No matter how small a lump, it may still be malignant and very dangerous. Sometimes we are more or less concerned depending on what a fine needle aspirate reveals about the lump.
Minor Lump Removal is certainly indicated if there is a suspicion of malignancy, and in fact the earlier and smaller it is when detected the better. Some small lumps may not be considered dangerous but may be removed because of their location. Examples of these include eyelid lumps that may abrade and irritate the eye.
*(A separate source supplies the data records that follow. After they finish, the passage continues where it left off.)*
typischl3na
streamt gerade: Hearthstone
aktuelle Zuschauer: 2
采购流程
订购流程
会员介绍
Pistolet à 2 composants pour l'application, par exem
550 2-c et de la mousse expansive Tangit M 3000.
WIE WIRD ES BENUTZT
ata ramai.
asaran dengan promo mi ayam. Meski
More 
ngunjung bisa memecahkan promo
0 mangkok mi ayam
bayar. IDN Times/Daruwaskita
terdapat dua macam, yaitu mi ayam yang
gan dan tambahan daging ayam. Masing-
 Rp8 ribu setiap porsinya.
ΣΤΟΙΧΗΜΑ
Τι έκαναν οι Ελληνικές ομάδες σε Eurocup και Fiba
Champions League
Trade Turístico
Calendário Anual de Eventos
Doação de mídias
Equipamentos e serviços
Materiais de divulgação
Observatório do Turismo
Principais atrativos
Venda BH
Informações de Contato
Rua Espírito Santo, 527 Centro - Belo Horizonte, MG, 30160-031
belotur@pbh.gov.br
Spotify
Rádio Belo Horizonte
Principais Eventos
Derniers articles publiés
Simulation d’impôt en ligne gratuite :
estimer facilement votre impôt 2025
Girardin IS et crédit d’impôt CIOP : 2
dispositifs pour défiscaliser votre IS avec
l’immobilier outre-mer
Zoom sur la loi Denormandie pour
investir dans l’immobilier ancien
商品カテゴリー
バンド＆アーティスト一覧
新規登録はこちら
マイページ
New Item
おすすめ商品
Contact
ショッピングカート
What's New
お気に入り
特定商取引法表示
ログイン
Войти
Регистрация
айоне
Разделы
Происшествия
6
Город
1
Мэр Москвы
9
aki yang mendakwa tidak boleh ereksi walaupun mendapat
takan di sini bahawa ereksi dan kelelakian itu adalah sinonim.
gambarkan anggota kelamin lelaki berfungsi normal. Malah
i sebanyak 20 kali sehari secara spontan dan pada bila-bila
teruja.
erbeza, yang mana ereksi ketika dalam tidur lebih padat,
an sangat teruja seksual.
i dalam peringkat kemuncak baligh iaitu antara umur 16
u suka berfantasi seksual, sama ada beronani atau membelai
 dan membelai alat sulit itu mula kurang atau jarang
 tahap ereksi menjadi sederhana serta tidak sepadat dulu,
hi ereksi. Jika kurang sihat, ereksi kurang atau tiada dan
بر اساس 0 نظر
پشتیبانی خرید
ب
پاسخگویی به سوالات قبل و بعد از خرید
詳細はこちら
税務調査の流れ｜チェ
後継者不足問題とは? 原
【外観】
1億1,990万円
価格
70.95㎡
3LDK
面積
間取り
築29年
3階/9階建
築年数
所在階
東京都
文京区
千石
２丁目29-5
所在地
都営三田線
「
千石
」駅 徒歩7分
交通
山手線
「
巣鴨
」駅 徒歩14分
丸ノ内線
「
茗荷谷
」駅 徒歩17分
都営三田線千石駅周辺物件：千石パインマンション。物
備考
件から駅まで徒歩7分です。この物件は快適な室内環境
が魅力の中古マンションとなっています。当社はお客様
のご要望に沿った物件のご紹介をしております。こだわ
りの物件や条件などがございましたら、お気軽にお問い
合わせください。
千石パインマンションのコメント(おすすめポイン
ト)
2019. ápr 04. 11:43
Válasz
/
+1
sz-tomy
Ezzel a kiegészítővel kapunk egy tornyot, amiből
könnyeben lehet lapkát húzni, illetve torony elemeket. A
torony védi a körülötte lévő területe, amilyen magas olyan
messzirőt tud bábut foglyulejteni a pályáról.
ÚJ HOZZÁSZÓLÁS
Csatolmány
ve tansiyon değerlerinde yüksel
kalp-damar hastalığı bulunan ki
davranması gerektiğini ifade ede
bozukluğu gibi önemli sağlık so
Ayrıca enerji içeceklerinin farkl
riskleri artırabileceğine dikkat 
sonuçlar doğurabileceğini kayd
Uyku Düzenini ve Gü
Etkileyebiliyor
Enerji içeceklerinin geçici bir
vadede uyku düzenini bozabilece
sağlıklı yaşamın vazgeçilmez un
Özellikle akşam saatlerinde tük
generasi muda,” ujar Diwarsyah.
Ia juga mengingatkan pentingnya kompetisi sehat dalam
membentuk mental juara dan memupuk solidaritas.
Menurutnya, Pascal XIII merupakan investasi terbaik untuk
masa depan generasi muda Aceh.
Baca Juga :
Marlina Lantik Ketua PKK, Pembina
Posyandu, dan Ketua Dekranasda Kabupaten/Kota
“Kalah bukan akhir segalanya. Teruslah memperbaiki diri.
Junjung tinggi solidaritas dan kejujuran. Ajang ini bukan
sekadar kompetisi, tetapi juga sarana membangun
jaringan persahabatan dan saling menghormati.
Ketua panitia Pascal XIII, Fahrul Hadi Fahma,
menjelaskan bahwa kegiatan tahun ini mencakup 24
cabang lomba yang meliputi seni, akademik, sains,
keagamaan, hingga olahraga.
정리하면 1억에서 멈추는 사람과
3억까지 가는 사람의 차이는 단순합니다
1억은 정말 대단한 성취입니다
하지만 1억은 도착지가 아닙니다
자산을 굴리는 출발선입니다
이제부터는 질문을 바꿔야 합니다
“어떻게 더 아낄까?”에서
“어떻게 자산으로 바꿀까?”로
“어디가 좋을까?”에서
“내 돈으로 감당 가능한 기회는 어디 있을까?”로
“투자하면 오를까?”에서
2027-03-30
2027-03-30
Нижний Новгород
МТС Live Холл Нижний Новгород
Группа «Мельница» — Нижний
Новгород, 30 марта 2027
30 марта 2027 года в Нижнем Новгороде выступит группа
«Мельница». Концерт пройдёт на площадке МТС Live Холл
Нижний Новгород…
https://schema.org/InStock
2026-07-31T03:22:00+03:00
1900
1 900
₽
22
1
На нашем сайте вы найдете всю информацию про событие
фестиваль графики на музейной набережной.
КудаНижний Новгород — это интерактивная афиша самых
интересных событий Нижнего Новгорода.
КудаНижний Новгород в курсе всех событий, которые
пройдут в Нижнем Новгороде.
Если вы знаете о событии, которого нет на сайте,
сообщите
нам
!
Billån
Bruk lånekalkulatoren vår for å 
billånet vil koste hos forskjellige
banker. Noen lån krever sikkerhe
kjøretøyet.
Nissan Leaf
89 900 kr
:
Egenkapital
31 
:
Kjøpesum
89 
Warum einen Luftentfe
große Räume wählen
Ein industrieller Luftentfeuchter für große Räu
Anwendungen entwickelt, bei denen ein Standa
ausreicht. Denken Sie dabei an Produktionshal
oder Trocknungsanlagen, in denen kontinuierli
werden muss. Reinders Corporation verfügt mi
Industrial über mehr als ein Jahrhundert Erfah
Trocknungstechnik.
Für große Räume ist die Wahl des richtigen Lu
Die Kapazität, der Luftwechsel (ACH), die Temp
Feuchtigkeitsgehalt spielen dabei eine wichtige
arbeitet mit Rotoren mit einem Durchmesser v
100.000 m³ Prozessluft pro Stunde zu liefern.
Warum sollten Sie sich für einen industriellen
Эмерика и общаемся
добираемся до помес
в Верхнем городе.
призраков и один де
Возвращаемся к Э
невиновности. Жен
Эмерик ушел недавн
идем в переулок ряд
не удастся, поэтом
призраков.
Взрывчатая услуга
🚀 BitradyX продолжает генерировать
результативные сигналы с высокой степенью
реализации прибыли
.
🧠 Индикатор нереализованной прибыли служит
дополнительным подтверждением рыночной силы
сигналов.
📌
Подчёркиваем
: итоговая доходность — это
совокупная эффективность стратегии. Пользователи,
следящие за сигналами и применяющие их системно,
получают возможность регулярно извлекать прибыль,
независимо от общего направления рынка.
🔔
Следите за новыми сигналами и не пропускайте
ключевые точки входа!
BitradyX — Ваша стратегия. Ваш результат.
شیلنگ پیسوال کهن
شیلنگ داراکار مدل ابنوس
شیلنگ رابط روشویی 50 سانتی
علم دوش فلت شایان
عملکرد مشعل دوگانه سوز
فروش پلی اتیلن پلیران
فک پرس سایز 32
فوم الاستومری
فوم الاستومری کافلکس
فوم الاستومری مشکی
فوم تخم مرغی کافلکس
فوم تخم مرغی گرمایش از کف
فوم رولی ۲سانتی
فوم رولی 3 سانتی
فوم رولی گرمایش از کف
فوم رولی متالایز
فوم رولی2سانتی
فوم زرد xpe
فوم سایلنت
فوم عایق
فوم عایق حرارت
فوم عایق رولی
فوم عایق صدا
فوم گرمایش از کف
Rectal lumps are also worth taking off, because of where they are and the complications of trying to remove them if they grow larger.
If a lump is small but considered dangerous, we will still take a very wide margin of tissue around it in order to minimise the chance of re-growth. If it is considered to not be such a concern then we may leave it all together and just monitor it, or remove it with just a small margin, especially if in a complicated area such as the eyelid.
The only way to definitively identify the tumour is to send it to pathology. A pathologist can determine exactly what the lump is, and rate the likelihood of its spread or return. With this advice we now have options as to whether further surgery is warranted, or even radiation or chemotherapy.
All lumps should be checked by your veterinarian. If of reasonable concern then biopsy or surgical removal may be warranted. Upon surgical removal, pathology is the only way of determining the exact nature of the tumour. If pathology reveals a significant degree of malignancy, further options are available to reduce the chance of spread or recurrence.